Beth Shalom's New Synagogue Opens

By Paul Kozakiewicz

Congregation Beth Sholom came together May 18 to celebrate the grand opening of its new 24,000-square-foot synagogue.

The event was billed as "Beth Sholom: A Welcome Home." The celebration featured a family event at Mountain Lake Park, Torah march and ceremonial ribbon cutting. There was also a reception with food and music, docent-led tours of the new building and a silent auction benefiting Congregation Beth Sholom's Jewish Family Preschool.

Over the last two years, Beth Sholom held its religious services and member programs at other facilities in the City.
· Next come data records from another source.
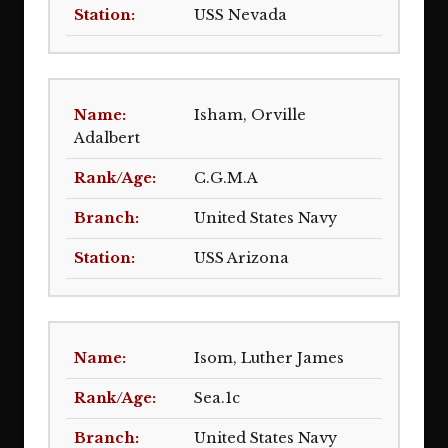
USS Nevada
Isham, Orville
Adalbert
C.G.M.A
United States Navy
USS Arizona
Isom, Luther James
Sea.1c
United States Navy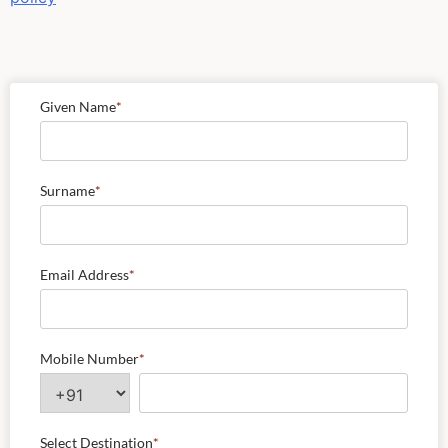
Given Name
*
Surname
*
Email Address
*
Mobile Number
*
Select Destination
*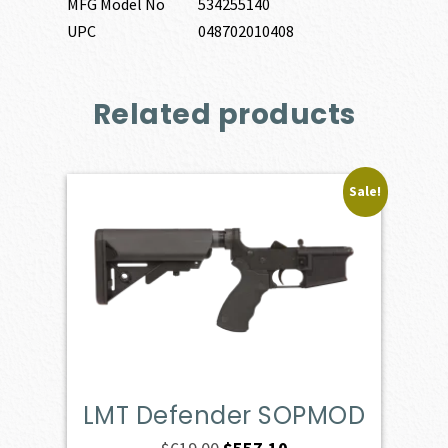
MFG Model No
534255140
UPC
048702010408
Related products
Sale!
LMT Defender SOPMOD
Original
Current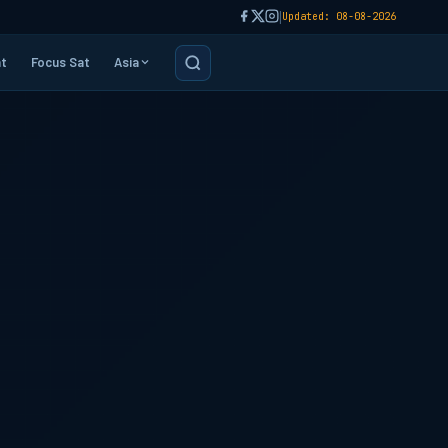
|
Updated: 08-08-2026
t
Focus Sat
Asia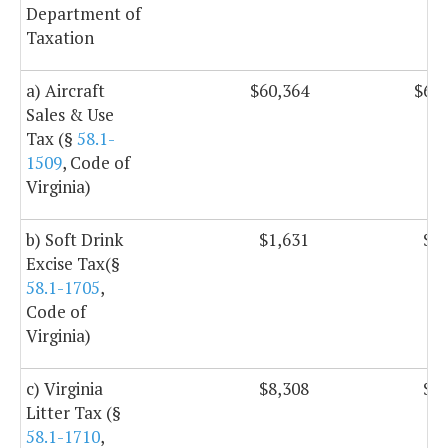
Department of
Taxation
a) Aircraft
$60,364
$60,
Sales & Use
Tax (§
58.1-
1509
, Code of
Virginia)
b) Soft Drink
$1,631
$1,
Excise Tax(§
58.1-1705
,
Code of
Virginia)
c) Virginia
$8,308
$8,
Litter Tax (§
58.1-1710
,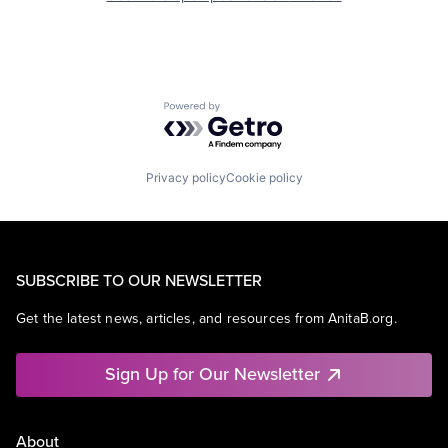
Powered by Getro.com
Privacy policy
Cookie policy
SUBSCRIBE TO OUR NEWSLETTER
Get the latest news, articles, and resources from AnitaB.org.
Sign Up for Our Newsletter
About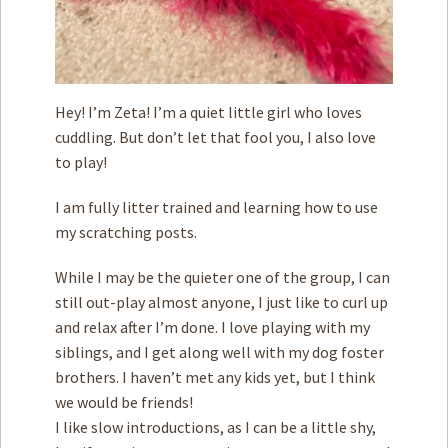
Hey! I’m Zeta! I’m a quiet little girl who loves
cuddling. But don’t let that fool you, I also love
to play!
I am fully litter trained and learning how to use
my scratching posts.
While I may be the quieter one of the group, I can
still out-play almost anyone, I just like to curl up
and relax after I’m done. I love playing with my
siblings, and I get along well with my dog foster
brothers. I haven’t met any kids yet, but I think
we would be friends!
I like slow introductions, as I can be a little shy,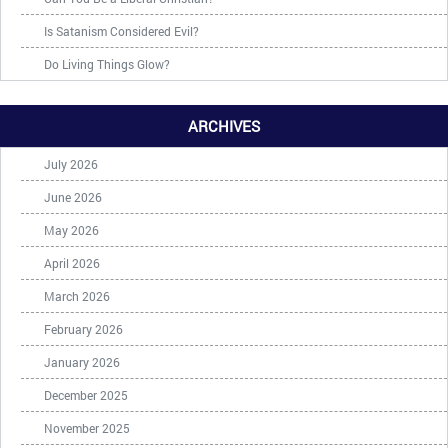
Is Satanism Considered Evil?
Do Living Things Glow?
ARCHIVES
July 2026
June 2026
May 2026
April 2026
March 2026
February 2026
January 2026
December 2025
November 2025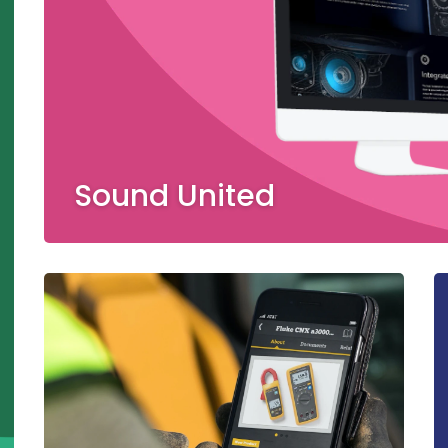
Sound United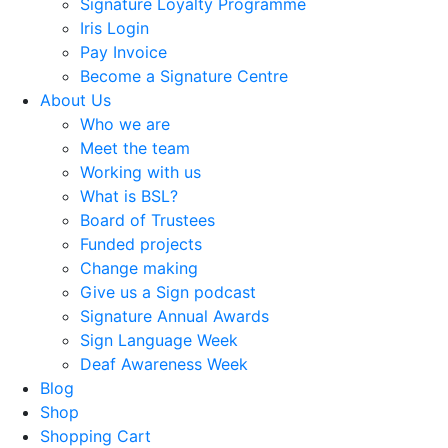
Signature Loyalty Programme
Iris Login
Pay Invoice
Become a Signature Centre
About Us
Who we are
Meet the team
Working with us
What is BSL?
Board of Trustees
Funded projects
Change making
Give us a Sign podcast
Signature Annual Awards
Sign Language Week
Deaf Awareness Week
Blog
Shop
Shopping Cart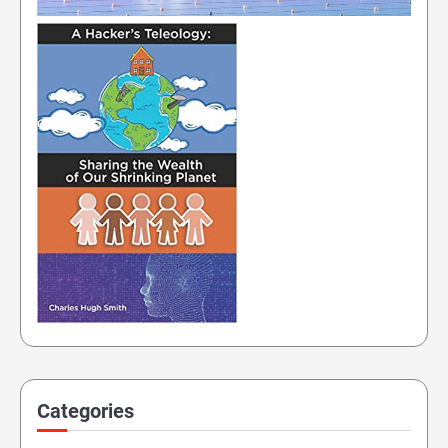
Categories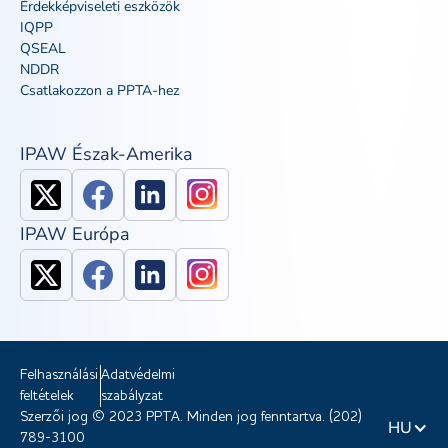
Érdekképviseleti eszközök
IQPP
QSEAL
NDDR
Csatlakozzon a PPTA-hez
IPAW Észak-Amerika
IPAW Európa
Felhasználási
Adatvédelmi
feltételek
szabályzat
Szerzői jog © 2023 PPTA. Minden jog fenntartva. (202)
HU
789-3100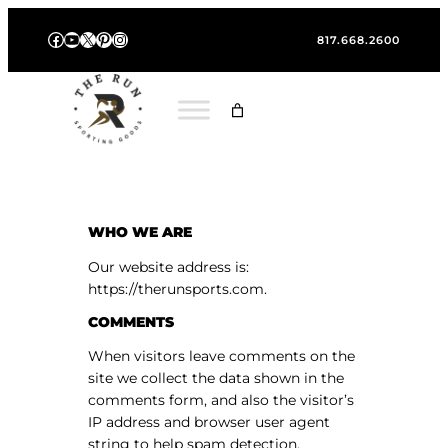
Skip
Facebook
YouTube
X
Pinterest
Instagram
to
817.668.2600
content
WHO WE ARE
Our website address is:
https://therunsports.com.
COMMENTS
When visitors leave comments on the
site we collect the data shown in the
comments form, and also the visitor’s
IP address and browser user agent
string to help spam detection.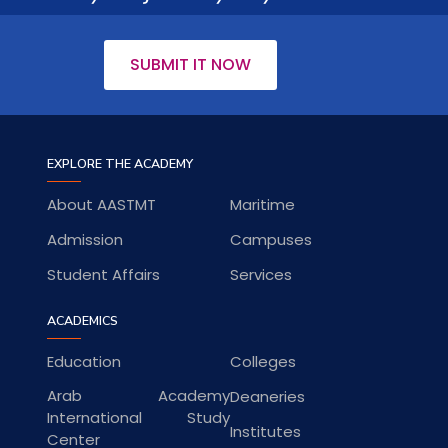
SUBMIT IT NOW
EXPLORE THE ACADEMY
About AASTMT
Maritime
Admission
Campuses
Student Affairs
Services
ACADEMICS
Education
Colleges
Arab Academy
Deaneries
International Study
Institutes
Center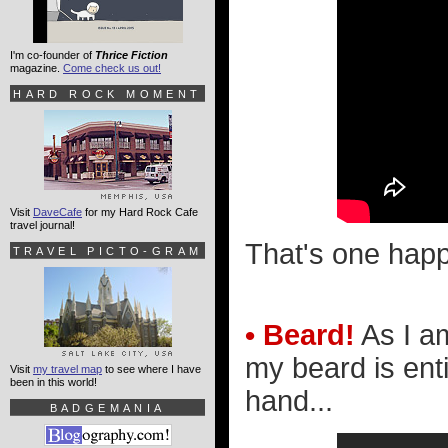
I'm co-founder of
Thrice Fiction
magazine.
Come check us out!
HARD ROCK MOMENT
Visit
DaveCafe
for my Hard Rock Cafe
travel journal!
That's one happ
TRAVEL PICTO-GRAM
• Beard!
As I a
my beard is enti
Visit
my travel map
to see where I have
been in this world!
hand...
BADGEMANIA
The opening of Beth Sholom's new home is a highlight in the 104-year history of the congregation, the first major conservative synagogue in northern California. Designed by award-winning architect Stanley Saitowitz, from the San Francisco firm Natoma Architects, the modern buildings' visually-distinctive exterior features a large arcing bowl, which reflects the shape of the 630-seat main sanctuary. The windowless concrete exterior of the bowl is intended to recall the Western Wall in Jerusalem, with its color and form matching the stones of the ancient temple.

Besides the new synagogue, the structure also contains a meeting room, with kitchen, and church offices. A separate structure containing the school is slated to be rebuilt.

Approval from the SF Planning Commission came in September 2005 and the groundbreaking for the new facility was on Sept. 10, 2006.

Leaders at the synagogue testified during hearings that the old building, which had housed the synagogue since the 1930s, was structurally unsound.